Two broad findings emerged from this inquiry. First, there was a statistically significant interaction between parenting quality and cumulative genetic plasticity in the prediction of parental stress during adulthood. This finding suggests that parenting quality differentially affects future parental stress depending on genotype—and thus could at least partially explain why estimates of transmission across generations are not as strong as might perhaps be expected on the basis of theory. Second, and perhaps even more importantly, analyses conducted to examine whether the GXE interaction was consistent with the diathesis-stress or differential-susceptibility model of environmental action proved indisputably consistent with differential-susceptibility. Recall that respondents in the 4-plasticity-allele group who were exposed to the most positive maternal parenting as adolescents scored the lowest on parental stress during adulthood and, at the same time, respondents in the 4-plasticity-allele group who were exposed to the most negative maternal parenting as adolescents scored the highest on parental stress during adulthood (see Fig. 1). Although not nearly as pronounced, a similar pattern of findings surfaced for the 2- and 3- plasticity-allele groups. This “for-better-and-for-worse” finding is precisely what the differential-susceptibility hypothesis predicts [12, 15]; see also [20].

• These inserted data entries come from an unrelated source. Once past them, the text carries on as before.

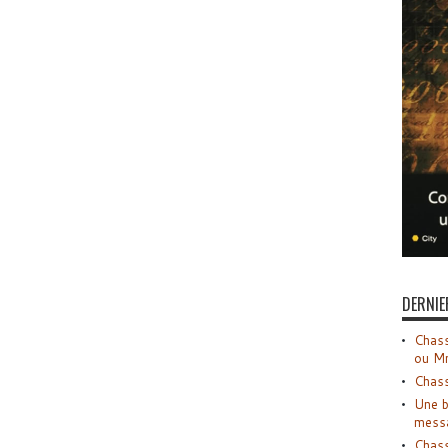
DERNIE
Chass
ou M
Chass
Une b
mess
Chass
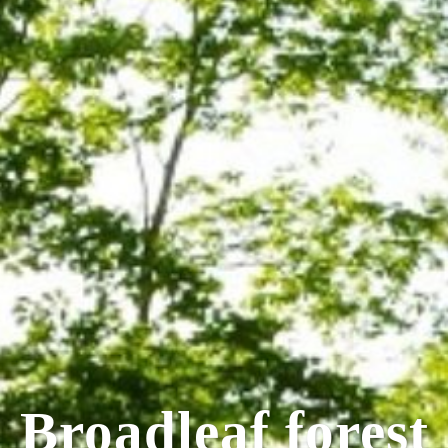
Light a bonfire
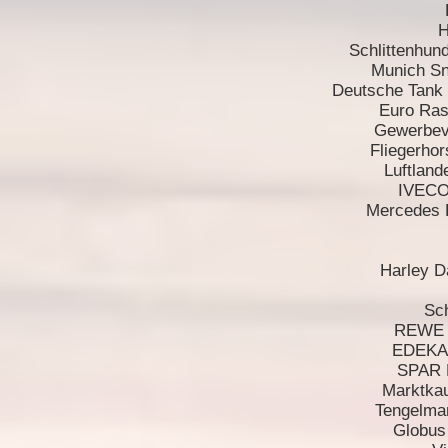
H
Schlittenhu
Munich S
Deutsche Tank 
Euro Ras
Gewerbev
Fliegerhor
Luftland
IVECO 
Mercedes B
Harley D
Sc
REWE E
EDEKA 
SPAR 
Marktkau
Tengelma
Globus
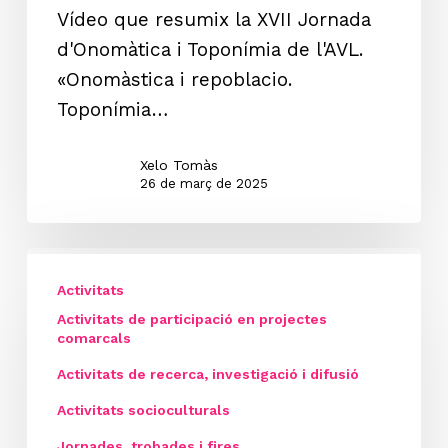
Toponímia
Vídeo que resumix la XVII Jornada
i
d'Onomàtica i Toponímia de l'AVL.
antroponímia
«Onomàstica i repoblacio.
de
Toponímia…
la
Marina.
Xelo Tomàs
26 de març de 2025
III
RECERCAT
Activitats
PAÍS
Activitats de participació en projectes
comarcals
VALENCIÀ.
Activitats de recerca, investigació i difusió
Gandia
2024.
Activitats socioculturals
Jornades, trobades i fires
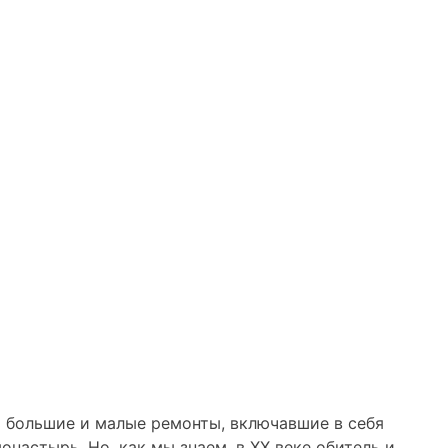
ь большие и малые ремонты, включавшие в себя
настырь. Но, как мы знаем, в XX веке обитель и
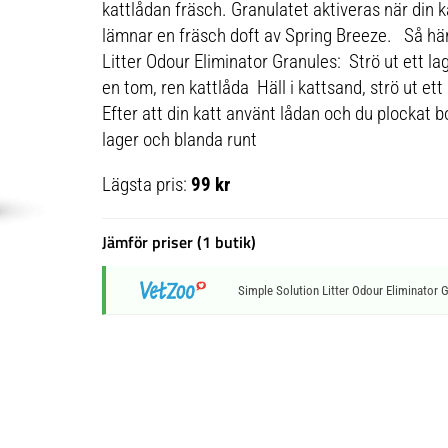
kattlådan fräsch. Granulatet aktiveras när din 
lämnar en fräsch doft av Spring Breeze. Så hä
Litter Odour Eliminator Granules: Strö ut ett l
en tom, ren kattlåda Häll i kattsand, strö ut ett
Efter att din katt använt lådan och du plockat bo
lager och blanda runt
Lägsta pris:
99 kr
Jämför priser (1 butik)
Simple Solution Litter Odour Eliminator 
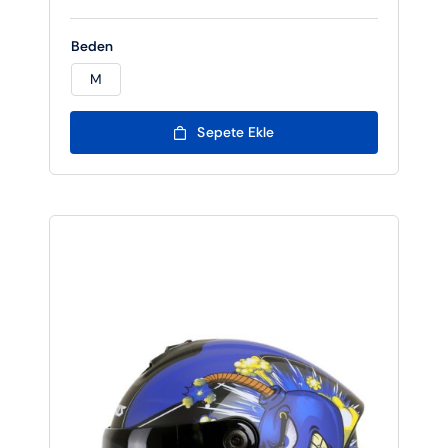
Beden
M

Sepete Ekle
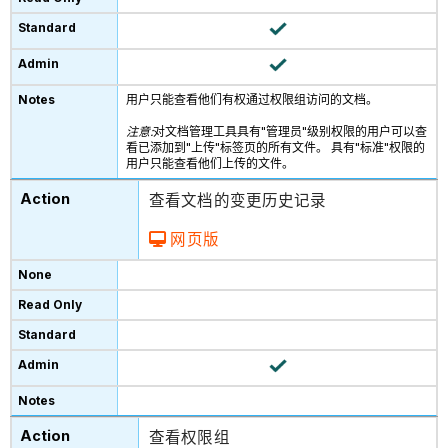
用户只能查看他们有权通过权限组访问的文档。
注意:
对文档管理工具具有"管理员"级别权限的用户可以查
看已添加到"上传"标签页的所有文件。 具有"标准"权限的
用户只能查看他们上传的文件。
查看文档的变更历史记录
网页版
查看权限组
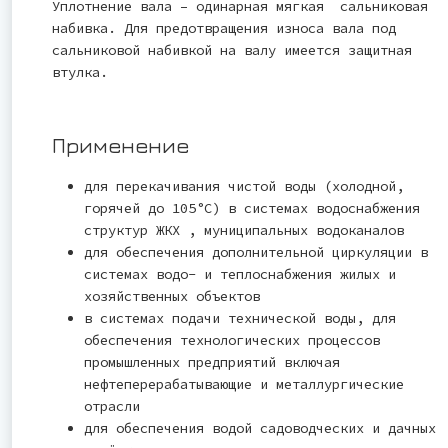
Уплотнение вала – одинарная мягкая сальниковая
набивка. Для предотвращения износа вала под
сальниковой набивкой на валу имеется защитная
втулка.
Применение
для перекачивания чистой воды (холодной,
горячей до 105°С) в системах водоснабжения
структур ЖКХ , муниципальных водоканалов
для обеспечения дополнительной циркуляции в
системах водо- и теплоснабжения жилых и
хозяйственных объектов
в системах подачи технической воды, для
обеспечения технологических процессов
промышленных предприятий включая
нефтеперерабатывающие и металлургические
отрасли
для обеспечения водой садоводческих и дачных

Even though the results reported extend the range of phenotypes that the differential-susceptibility hypothesis applies to, the findings need to be interpreted with caution for a number of reasons. To begin with, the cumulative genetic plasticity index employed in this study was created from only four genes. Belsky and associates [16, 12] have called attention to others, however, that appear to operate in a differential-susceptibility, not just diathesis-stress manner, including COMT and DRD3. Unfortunately, Add Health respondents were only genotyped for a handful of genes and this thus constrained the cumulative plasticity index that could be used in this inquiry. Given that single genes tend to have such small effects [58], one cannot but wonder, had additional putative plasticity genes been available for analysis, whether findings consistent with differential susceptibility would have been even more pronounced.

Limiting this study, too, was the fact that the outcome to be explained, parental stress (in the absence of a direct measure of parenting), was based on only four items and, as a result, had only moderate internal consistency. Such fallibility of measurement of the dependent variable could also have attenuated the discerned effects of the predictor variables used in this inquiry [39]. This seems quite conceivable because the power needed to detect statistical interactions is significantly greater than needed for evaluation of main effects [27].

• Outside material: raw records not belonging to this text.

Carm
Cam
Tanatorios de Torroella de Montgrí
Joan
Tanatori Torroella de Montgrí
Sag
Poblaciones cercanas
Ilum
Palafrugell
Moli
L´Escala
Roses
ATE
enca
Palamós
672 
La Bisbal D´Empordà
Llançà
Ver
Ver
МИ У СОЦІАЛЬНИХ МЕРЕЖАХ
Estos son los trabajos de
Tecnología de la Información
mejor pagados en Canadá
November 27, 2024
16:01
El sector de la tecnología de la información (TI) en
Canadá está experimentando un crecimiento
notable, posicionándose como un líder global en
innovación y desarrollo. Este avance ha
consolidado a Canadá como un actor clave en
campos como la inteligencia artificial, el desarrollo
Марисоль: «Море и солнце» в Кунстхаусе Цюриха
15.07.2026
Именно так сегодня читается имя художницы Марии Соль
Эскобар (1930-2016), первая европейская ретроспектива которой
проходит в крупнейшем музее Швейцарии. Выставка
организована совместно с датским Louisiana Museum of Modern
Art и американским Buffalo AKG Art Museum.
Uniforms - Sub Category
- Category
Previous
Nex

An additional limitation of the measurement was that the dependent construct, parental stress, only assessed the negative side of the parenting experience. A more appropriate measurement strategy when testing for differential-susceptibility is to include measures that range from positive to negative [12]. In most GXE studies, especially those conducted in psychiatric genetics, however, the absence of a negative environment (e.g., not maltreated) or outcome (e.g., not depressed) is treated as positive. Central to the differential-susceptibility hypothesis is the proposition that plasticity alleles contribute to positive outcomes in the face of positive environments, not just negative outcomes in the face of adversity, as presumed by the diathesis-stress perspective. Thus, in the case of measurements like parental stress that do not capture the positive pole of the parenting experience (other than absence of stress), the ability to detect the “for better” part of the “for-better-and-for-worse” differential-susceptibility hypothesis becomes extremely difficult. That such a pattern of findings emerged in this inquiry despite this measurement handicap also provides a basis for wondering whether findings would have been stronger had the parenting-experience outcome been evaluated across the full negative-to-positive range, just as the parenting-in-adolescence predictor was.